Since 1977, Dr. Rodriguez has taught pathology to second-year medical students, as well as pathology residents at the LSU Health Sciences Center New Orleans, where he was named the Emma Sadler Moss Professor of Pathology in 2005. In June, LSU Health Sciences Center named him one of three 2013 Medical Alumni of the Year.
A team-based leader who prefers to operate by consensus, Dr. Rodriguez plans to bring the same vision, precision and scrutiny that he employs in his laboratory and classroom to the University of New Orleans International Alumni Association when he takes the helm in January and mounts an aggressive push to reengage alumni.
He aims to continue the success propelled by current president Norma Jane Sabiston—a renowned political consultant who has worked with President Peter J. Fos to define strategic goals.
Under Sabiston's leadership, the alumni association nearly doubled its membership in 18 months. Dr. Rodriguez plans to draw on that momentum, believing that with more than 70,000 alumni graduated from the University since 1962—and approximately 35,000 living in the greater New Orleans area—membership could and should soar.
"You just have to take that one step to register," Dr. Rodriguez says. "Just graduating does not mean you are part of the alumni association. You have to join the alumni association."
Alumni engagement is a key measure in national rankings of universities and research foundations want to see a level of support before awarding grants. By simply joining the alumni association and by making consistent financial contributions, however small, graduates can make an enormous difference in the future of the University.

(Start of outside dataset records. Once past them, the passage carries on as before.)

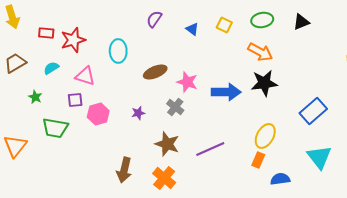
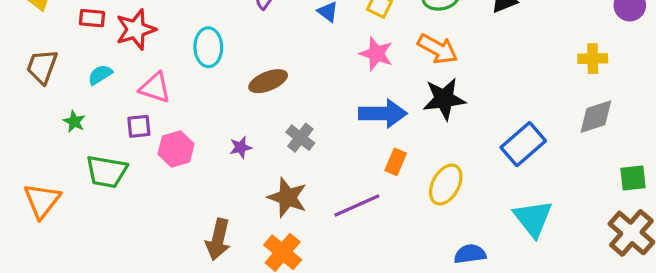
brown trapezoid: (15, 63) -> (42, 67), turned -40
pink star: (187, 82) -> (376, 54), moved
orange rectangle: (258, 160) -> (396, 162), moved

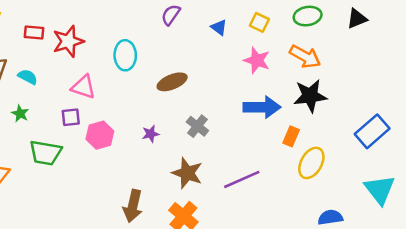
cyan semicircle: (100, 75) -> (28, 77), moved, turned 60
orange rectangle: (396, 162) -> (291, 136), moved

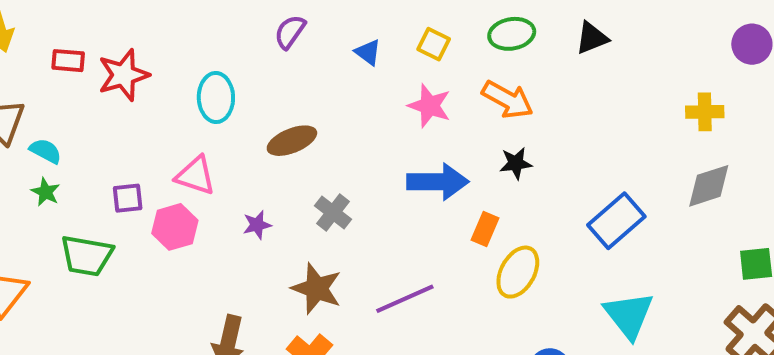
cyan semicircle: (28, 77) -> (46, 151), moved
pink triangle: (83, 87) -> (195, 176), moved
black star: (310, 96) -> (516, 163), size x0.6

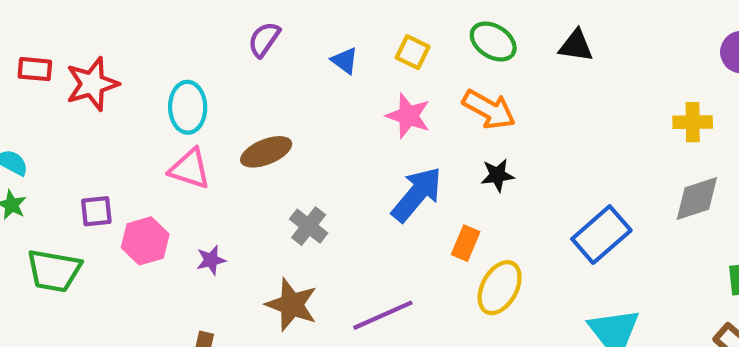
green ellipse: (512, 34) -> (493, 42), turned 42
black triangle: (592, 38) -> (576, 46), turned 30
pink triangle: (195, 176) -> (190, 169), moved
blue arrow: (438, 182) -> (417, 194), turned -50
purple star: (257, 225) -> (211, 260), moved

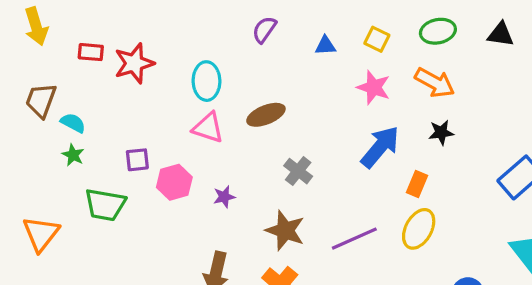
green ellipse: (493, 42) -> (438, 31), turned -44
blue triangle: (345, 61) -> (325, 46), turned -40
yellow ellipse: (500, 288) -> (419, 229), moved

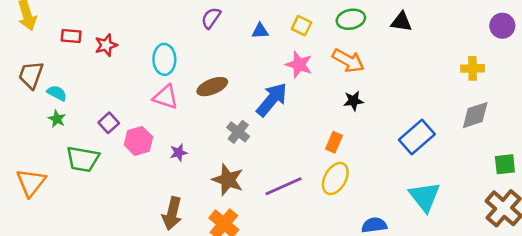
red star: (134, 63) -> (106, 45), size x0.7
blue arrow: (380, 147) -> (272, 100), moved
purple square: (137, 160) -> (109, 123), turned -36

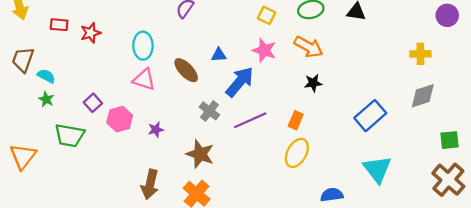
blue triangle: (260, 31) -> (219, 55), moved
brown ellipse: (212, 87) -> (186, 70), turned 68
purple line: (283, 186) -> (250, 120), moved

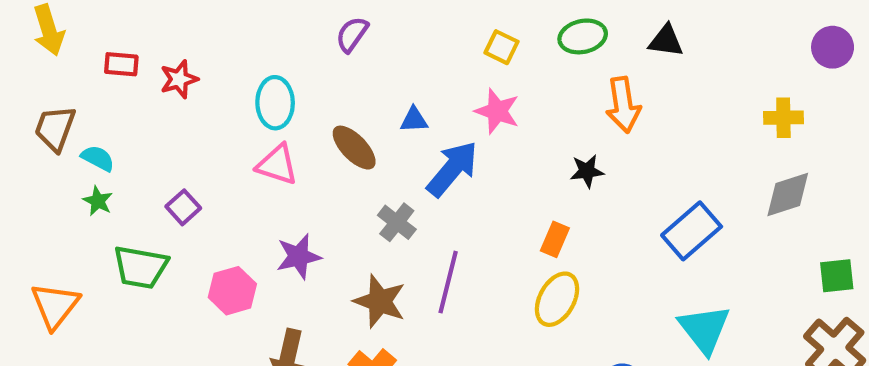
orange arrow: (309, 47) -> (623, 105), moved, turned 52
pink hexagon: (120, 119) -> (232, 291), moved
purple line: (250, 120) -> (448, 282), moved, turned -52
purple star: (156, 130) -> (299, 256), size x1.5

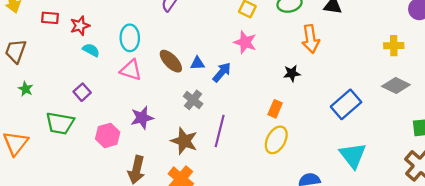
blue triangle: (414, 120) -> (197, 63), moved
cyan semicircle: (98, 158) -> (91, 50), moved
blue arrow: (452, 169) -> (222, 72), size x0.7
gray diamond: (788, 195) -> (396, 86), turned 44
green star: (98, 201) -> (26, 89), moved

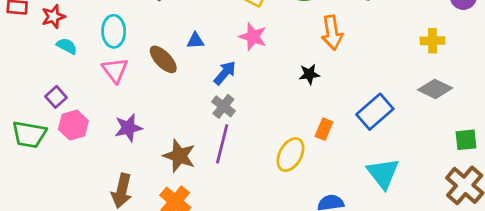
blue triangle: (197, 63) -> (195, 41), moved
pink triangle: (131, 70) -> (115, 70), turned 35
gray cross: (193, 100) -> (223, 106), moved
orange rectangle: (275, 109) -> (324, 129), moved
pink hexagon: (108, 135) -> (73, 125), moved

"You don't have to build Kirschman Hall. Any level of giving constitutes participation," he says. "If you do a little self-reflection, and you have had some degree of success in the world, would you have really had that level of success without your UNO degree?"
Activities for the year will focus on improving student recruitment and retention, building pride and awareness, reengaging alumni, advancing professional development programs for students and young alumni and raising funds to help develop University programs, says Pam Meyer, executive director.
Above all, alumni association activities will be tied to strategic outcomes and focused on measureable results, says Dr. Rodriguez.
"We're looking to continue the focus that Dr. Fos has on recruiting, retaining and graduating the best students that UNO can get."